Nein, im Jahr 2012 werde ich wieder produktiver sein. Nach der Abgabe meiner Magisterarbeit und den erfolgreich (mehr oder weniger) bestandenen Prüfungen bin ich in ein gewisses Produktionsloch gefallen. Nicht mal die Zustände bei meinem Lieblingsfußballverein (hallo? Das wär ein Abstiegsplatz!) konnten mich aus meiner schreiberischen Lethargie reißen. Und auch Skandale und Skandälchen in der deutschen und internationalen Politik waren nicht geeignet, auch nur den Hauch von Kreativität bei mir hervorzulocken. Ist ja auch frustrierend. Alle paar Wochen wird eine neue Kuh (oft zu Recht) durchs mediale Dorf getrieben, ohne dass sich etwas substantiell ändern würde.
In diesem Jahr wird es dennoch wieder mehr zu lesen geben in den Kategorien „Dat versteh ich nich“ (höchstwahrscheinlich), „Dat find ich jut“ (eventuell), „Das Kurzwort“ (ich denk schon), „Fußballerisches“ (na mal sehen, immerhin ist EM) und auch „Wörterbuch“ (ganz, ganz vielleicht).
Auch ansonsten ist das neue Jahr für mich das Jahr des Mehrs. Mehr Vorsätze (fürs letzte Jahr gab es keine), mehr Sport, mehr Arbeit, mehr Doktorarbeit, mehr Geld (oh please, please, with sugar on top), mehr Nettsein. Und so.
Sport heißt hier nicht, dass ich mir noch mehr Fußballspiele ansehe (auch wenn das auch auf meiner Liste des Mehrs steht), sondern dass ich meinen nicht mehr ganz jugendlich frischen Körper (2012 ist leider auch das Jahr des Mehrs mit Altersbezug…) mal wieder etwas pflege. Mal sehen, ob ich zumindest zweimal in der Woche meinen Hintern ins Wasser bekomme zum Schwimmen. Früher™ war ich ein ganz passabler Schwimmer, aber meine Schwimmkarriere fand ein jähes Ende, als mir in der Dessauer Schwimmhalle einfiel, dass ich doch keine Lust hatte, an den sachsen-anhaltischen Meisterschaften teilzunehmen. Sehr zur Freude meiner Eltern und Trainer natürlich. War übrigens Behindertensport. Wie auch immer, Schwimmen ist gesund und also genau das richtige für mich alten Mann.

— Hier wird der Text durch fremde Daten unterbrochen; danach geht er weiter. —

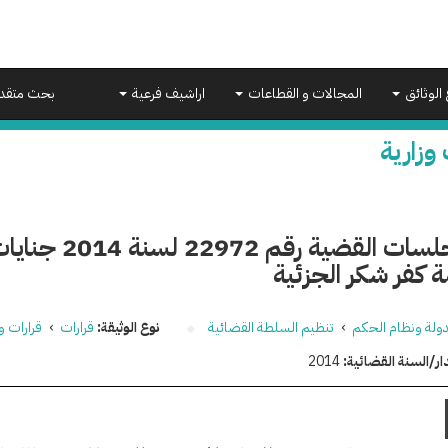
 الوثائق
المجالات و القطاعات
اراشيف فرعية
بحث متقد
 وزارية
نقل جلسات القضية 
 كفر شكر الجزئية
دولة ونظام الحكم
›
تنظيم السلطة القضائية
نوع الوثيقة:
قرارات
›
قرارات وز
ار/السنة القضائية:
2014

Mehr Arbeit und mehr Doktorarbeit stehen natürlich in einem Zusammenhang, da mit ersterem vor allem das Zweite gemeint ist. (Redundanz ist toll, n’est-ce pas?) Wenn ich bis zum Ende des Jahres den theoretischen Teil der Arbeit fertig hätte, würde ich mir ein Bein ausfreuen. Also rein metaphorisch jetzt.

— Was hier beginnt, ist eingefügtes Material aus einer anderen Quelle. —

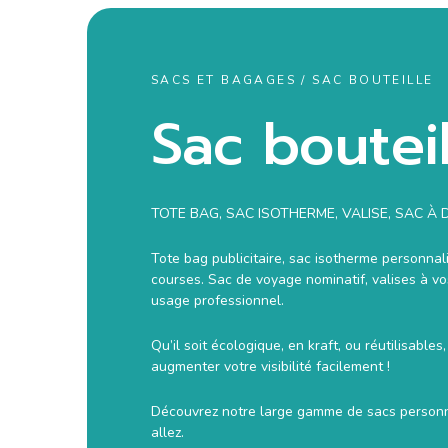
SACS ET BAGAGES / SAC BOUTEILLE
Sac bouteil
TOTE BAG, SAC ISOTHERME, VALISE, SAC 
Tote bag publicitaire, sac isotherme personnal
courses. Sac de voyage nominatif, valises à vo
usage professionnel.
Qu’il soit écologique, en kraft, ou réutilisabl
augmenter votre visibilité facilement !
Découvrez notre large gamme de sacs personna
allez.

Mehr Geld ist immer toll, das muss ich nicht begründen, denk ich. Mehr Nettsein übrigens auch. Ich bin zwar ein netter Mensch, aber ich hab da in letzter Zeit eine ganz schöne „mean streak“ entdeckt, die ich ein bisschen einschränken möchte.

Soweit zum Jahr 2012. Bring it on!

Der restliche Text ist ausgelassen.